The Board of Control for Cricket in India (BCCI) heightened their battle with the Indian anti-doping agency over who has the right to test players for banned drugs.
Although two Indian players have reportedly failed tests carried out by the World Anti-Doping Agency (WADA) in the last three years, the BCCI have refused to allow tests on their registered by the National Anti-Doping Agency (NADA).
Rahul Johri, the BCCI chief executive, wrote to NADA and the Indian sports ministry on Friday (November 10) reaffirming the refusal to cooperate.
“It is relevant to mention here that BCCI is not a national sports federation.

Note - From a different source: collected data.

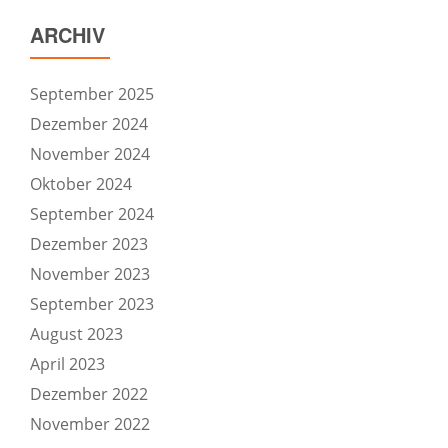
ARCHIV
September 2025
Dezember 2024
November 2024
Oktober 2024
September 2024
Dezember 2023
November 2023
September 2023
August 2023
April 2023
Dezember 2022
November 2022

Accordingly, NADA does not have jurisdiction to conduct dope testing of Indian cricketers in any domestic or international event organised or under the aegis of BCCI,” wrote Johri to Navin Agarwal, the NADA chief.
Johri added that “there is no requirement for any BCCI official to coordinate with NADA for dope testing of Indian cricketers” in or out of competition. “The BCCI already has a robust dope testing mechanism which is employed for both during competitions and out-of-competitions,” he wrote.
The International Cricket Council are a signatory to the WADA code and Johri said that as an ICC member, the BCCI had implemented the ICC anti-doping rules since 2011.
The doping debate in Indian cricket escalated when WADA announced this year that a domestic player – who was not named – had tested positive for a banned drug. Pradeep Sangwan, the Delhi pace bowler, failed a drug test in 2013 too, and was banned from taking part in any BCCI-run event for 18 months as a result.
NADA on Thursday appointed Virender Sehwag and Vinay Lamba, the former Delhi batsman, to its appeals panel.